It was mentioned above (1.6.1) that the torque baseline is believed to correspond to optomotor response behavior (optomotor balance), whereas the body saccades (spikes) were mainly employed to adjust flight direction (Heisenberg and Wolf, 1979; Heisenberg and Wolf, 1984; Mayer et al. 1988; Heisenberg and Wolf, 1993). The rotation index was derived to quantify the amount of angular displacement accounted for by detected spikes in relation to the amount of displacement between the spikes (see above, 2.4.3). The rotation index did not reveal enough between group variation in the non-reinforced periods (periods 1, 2, 5, 8 and 9) to reject the null hypothesis that all four groups were samples from the same population. Therefore, the descriptive statistics of all four groups are given in Table 1.
| Confidence | |||||
| N | Mean | -95% | +95% | Median | |
| RotInd1 | 400 | 0.35 | 0.33 | 0.38 | 0.39 |
| RotInd2 | 399 | 0.32 | 0.29 | 0.34 | 0.36 |
| RotInd8 | 396 | 0.25 | 0.22 | 0.28 | 0.30 |
| RotInd9 | 386 | 0.22 | 0.19 | 0.25 | 0.25 |
| Min | Max | Lower 25% | Upper 25% | ||
| RotInd1 | -.67 | 0.82 | 0.23 | 0.53 | |
| RotInd2 | -.70 | 0.79 | 0.17 | 0.51 | |
| RotInd8 | -.85 | 0.86 | 0.07 | 0.44 | |
| RotInd9 | -.75 | 0.84 | 0.05 | 0.42 | |
Table 1: Descriptive statistics of the rotation indices (RotInd) in all flies at t1 (periods 1 and 2) and at t2 (periods 8 and 9).

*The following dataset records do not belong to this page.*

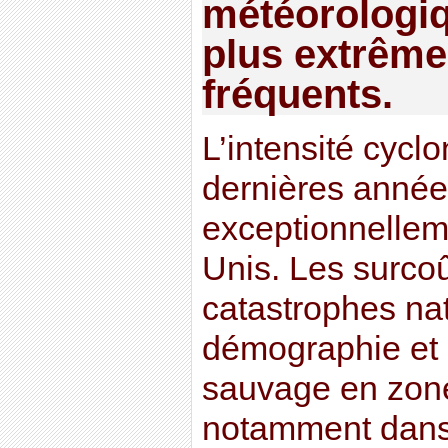
météorologiq
plus extrême
fréquents.
L’intensité cycl
dernières anné
exceptionnellem
Unis. Les surcoû
catastrophes nat
démographie et à
sauvage en zone
notamment dans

Considering that only between 12% and 25% of the time of each 2min. period is consumed by spikes, the data presented in table 1 indicate that indeed most flies rotate the arena stepwise, i.e. the flight direction is fairly constant between the sudden turns caused by the spikes. For instance, in the first period more than twice as much arena rotation was caused by the spikes than by behavior in the interspike intervals (rotation index 0.35). The rotation index exhibits dependence only from the mean number of spikes per period (Spearman Rank Order Correlation 0.58, p<0.001 in the first and 0.50, p<0.001 in the last period). This dependence can be exemplified in two flight modes: in oscillating mode, the spikes (if there are any) are hard to detect and much orientation might be carried out by omitting optomotor waggles. In quiet mode, there are very few spikes and some orientation is accomplished by baseline drift (personal observation). Probably the minimal values in table 1 are examples of those flies. Of course, if a fly is producing many spikes, there is not much room for interspike navigation. As the overall spike number decreases during the course of the experiment (see above, 3.2), the decrease of the rotation index is not surprising. For the same reason, some flies are not accounted for later in the experiment: they ceased to produce spikes at all.
It seems that the rotation index is the lower estimate of the degree to which body saccades are used in free flight for the adjustment of flight direction: 1) as was discussed in Heisenberg and Wolf (1979) and in Heisenberg and Wolf (1984) the three flight modes depicted in Fig. 8 may be instrumental artifacts disturbing spike evaluation. 2) Undetected spikes might contribute to 'interspike' orientation. 3) Spiking behavior correlates well with learning (preference indices) in the Drosophila flight simulator (see below, 3.6) and thus seems indeed to be responsible for the adjustment of flight direction.
However, some flies seem to use a behavior for choosing flight direction that is not covered by the spike detector: in about 25% of the flies at t2 (table 1) the amount of summed interspike arena rotation reaches or exceeds the amount of summed arena rotation caused by spikes. Moreover, in studies of the Drosophila mutant strain ebo678 some flies showed orientation behavior without spikes, but by baseline drift (Ilius, 1992; Ilius et al. 1994) as could be observed during this study with wildtype flies in the quiet flight mode. Thus there are apparently two components of orientation behavior. In the majority of flies the dominant component is spiking behavior.
Therefore, the evidence from the rotation index is taken as confirmation of the findings from Heisenberg and Wolf (1979), Heisenberg and Wolf (1984), Mayer et al. (1988) and Heisenberg and Wolf (1993) where torque spikes have been shown to be endogenous motor patterns ('actions' and not responses to external stimuli) that are produced to adjust flight direction, whereas the baseline is assumed to contain the mechanism to establish and maintain optomotor balance in a responsive way and to be of minor importance for choosing flight direction.